Türkiye Psikiyatri Derneği (TPD), Nihal Candan'ın cezaevinde anoreksiya tedavisi görürken yaşamını yitirmesi üzerine bir açıklama yayınladı. Açıklamada, yeme bozukluklarının önemli bir halk sağlığı sorunu olduğuna dikkat çekilerek, bu hastalıkların görülme sıklığının giderek arttığı belirtildi.
TPD, yeme bozukluklarının sadece genç kadınları değil, her yaştan ve cinsiyetten insanı etkileyebileceğini vurguladı. Ayrıca, bu hastalıkların genetik yatkınlık, psikolojik faktörler ve sosyal etkileşimler gibi birçok nedeni olabileceği ifade edildi.
Dernek, medyanın ve sosyal medyanın yeme bozuklukları konusundaki farkındalığı artırmada önemli bir rol oynadığını, ancak bu tür durumların ele alınış biçiminin de büyük önem taşıdığını belirtti.

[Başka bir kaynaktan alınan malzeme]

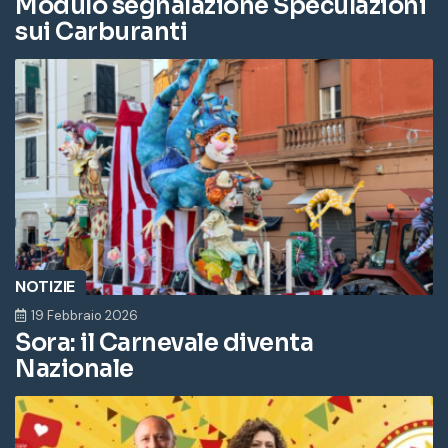
Modulo segnalazione Speculazioni
sui Carburanti
NOTIZIE
19 Febbraio 2026
Sora: il Carnevale diventa
Nazionale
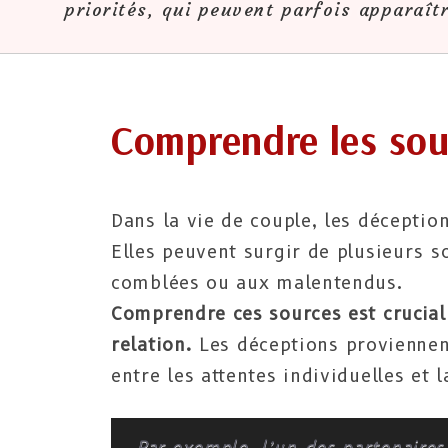
priorités, qui peuvent parfois apparaîtr
Comprendre les sou
Dans la vie de couple, les déception
Elles peuvent surgir de plusieurs s
comblées ou aux malentendus.
Comprendre ces sources est crucial
relation.
Les déceptions proviennen
entre les attentes individuelles et 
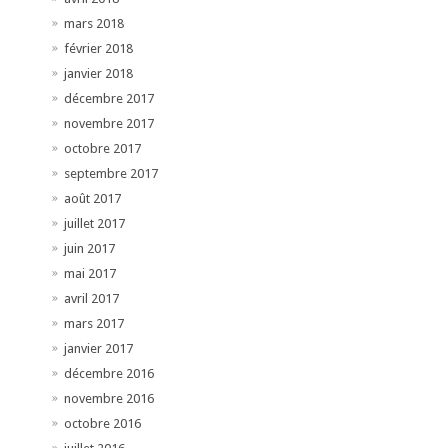
mars 2018
février 2018
janvier 2018
décembre 2017
novembre 2017
octobre 2017
septembre 2017
août 2017
juillet 2017
juin 2017
mai 2017
avril 2017
mars 2017
janvier 2017
décembre 2016
novembre 2016
octobre 2016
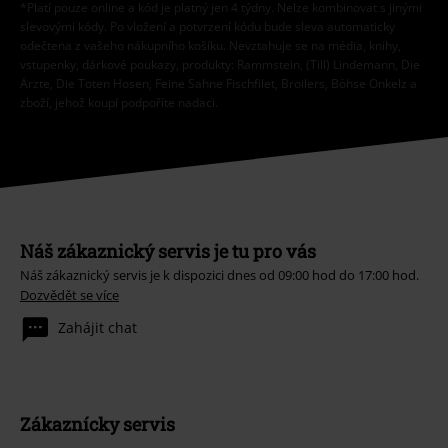
*Platí pouze online a kód je platný jen 4 týdny. Nelze kombinovat s jinými
slevovými kódy. Po vložení a potvrzení kódu bude sleva automaticky
odečtena z vašeho nákupního košíku. Nevztahuje se na média, knihy,
vstupenky, dárkové poukazy, produkty: Rammstein, (Till) Lindemann, Die
Ärzte, Die Toten Hosen, Feine Sahne Fischfilet, Broilers, Böhse Onkelz a
zboží, jehož koupí podpoříte nadaci.
Náš zákaznický servis je tu pro vás
Náš zákaznický servis je k dispozici dnes od 09:00 hod do 17:00 hod.
Dozvědět se více
Zahájit chat
Zákaznícky servis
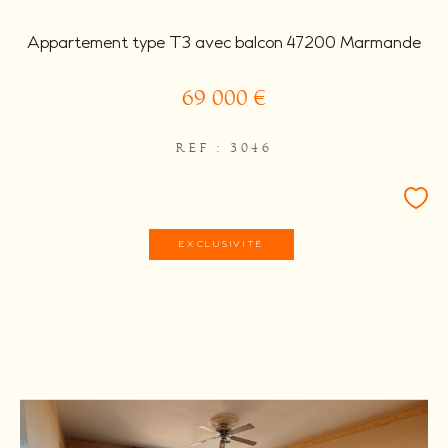
Appartement type T3 avec balcon 47200 Marmande
69 000 €
REF : 3046
EXCLUSIVITÉ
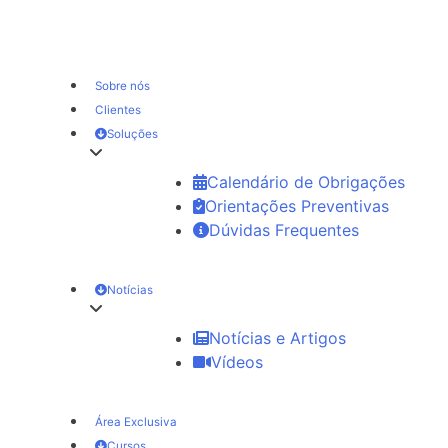
Sobre nós
Clientes
Soluções
Calendário de Obrigações
Orientações Preventivas
Dúvidas Frequentes
Notícias
Notícias e Artigos
Vídeos
Área Exclusiva
Cursos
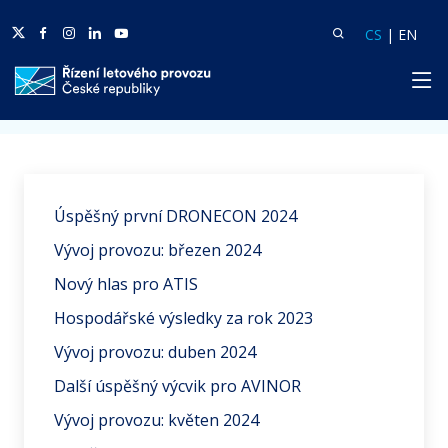
Twitter
Facebook
Facebook
Linkedin
Youtube
Vyhledat
Langua
Lang
CS
|
EN
HP
Domů
Aktuality
Úspěšný první DRONECON 2024
Vývoj provozu: březen 2024
Nový hlas pro ATIS
Hospodářské výsledky za rok 2023
Vývoj provozu: duben 2024
Další úspěšný výcvik pro AVINOR
Vývoj provozu: květen 2024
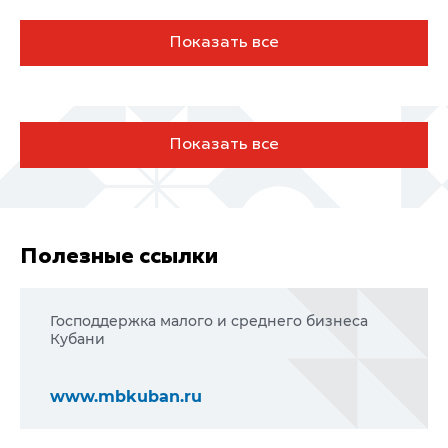
Показать все
Показать все
Национальные проекты
Полезные ссылки
Господдержка малого и среднего бизнеса
Кубани
www.mbkuban.ru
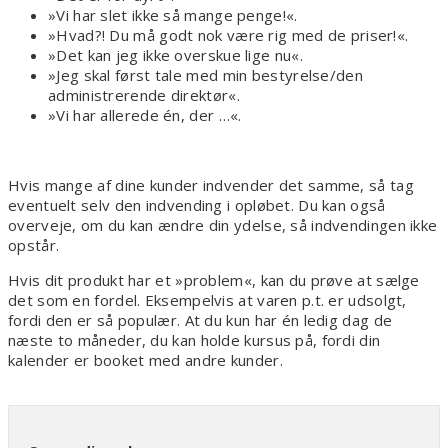
»Vi har slet ikke så mange penge!«.
»Hvad?! Du må godt nok være rig med de priser!«.
»Det kan jeg ikke overskue lige nu«.
»Jeg skal først tale med min bestyrelse/den
administrerende direktør«.
»Vi har allerede én, der …«.
Hvis mange af dine kunder indvender det samme, så tag
eventuelt selv den indvending i opløbet. Du kan også
overveje, om du kan ændre din ydelse, så indvendingen ikke
opstår.
Hvis dit produkt har et »problem«, kan du prøve at sælge
det som en fordel. Eksempelvis at varen p.t. er udsolgt,
fordi den er så populær. At du kun har én ledig dag de
næste to måneder, du kan holde kursus på, fordi din
kalender er booket med andre kunder.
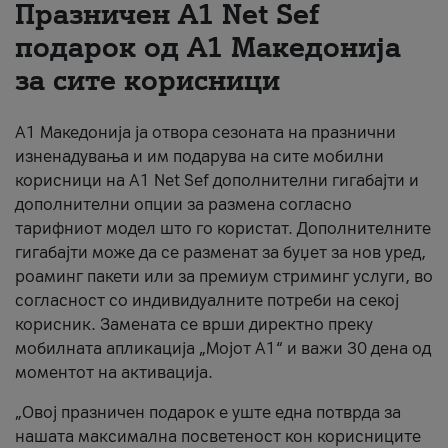
Празничен A1 Net Sеf
За нас
подарок од А1 Македонија
за сите корисници
#ПодобарОнлајн
А1 Македонија ја отвора сезоната на празнични
изненадувања и им подарува на сите мобилни
корисници на A1 Net Sef дополнителни гигабајти и
дополнителни опции за размена согласно
тарифниот модел што го користат. Дополнителните
гигабајти може да се разменат за буџет за нов уред,
роаминг пакети или за премиум стриминг услуги, во
согласност со индивидуалните потреби на секој
корисник. Замената се врши директно преку
мобилната апликација „Мојот А1“ и важи 30 дена од
моментот на активација.
„Овој празничен подарок е уште една потврда за
нашата максимална посветеност кон корисниците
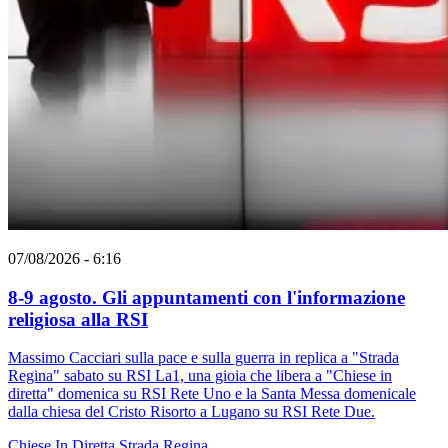
07/08/2026 - 6:16
8-9 agosto. Gli appuntamenti con l'informazione
religiosa alla RSI
Massimo Cacciari sulla pace e sulla guerra in replica a "Strada
Regina" sabato su RSI La1, una gioia che libera a "Chiese in
diretta" domenica su RSI Rete Uno e la Santa Messa domenicale
dalla chiesa del Cristo Risorto a Lugano su RSI Rete Due.
Chiese In Diretta
Strada Regina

Yanlış veya eksik bilgilendirmenin, yeme bozukluğu olan kişilerin durumunu daha da kötüleştirebileceği uyarısında bulunuldu.
TPD açıklamasında, yeme bozukluklarının tedavisinin multidisipliner bir yaklaşımla yapılması gerektiği vurgulandı. Bu yaklaşımın, psikiyatristler, psikologlar, diyetisyenler ve diğer sağlık profesyonellerinin işbirliğini içerdiği belirtildi. Ayrıca, ailelerin ve arkadaşların da tedavi sürecinde önemli bir rol oynadığı ifade edildi.
Dernek, yeme bozukluğu belirtileri gösteren kişilerin erken dönemde bir uzmana başvurmasının hayati önem taşıdığını belirtti. Erken tanı ve tedavi ile bu hastalıkların olumsuz etkilerinin azaltılabileceği vurgulandı.
Son olarak, TPD, toplumun yeme bozuklukları konusundaki farkındalığının artırılması ve bu hastalıklara yönelik damgalayıcı tutumların ortadan kaldırılması için çalışmaların sürdürülmesi gerektiğini ifade etti.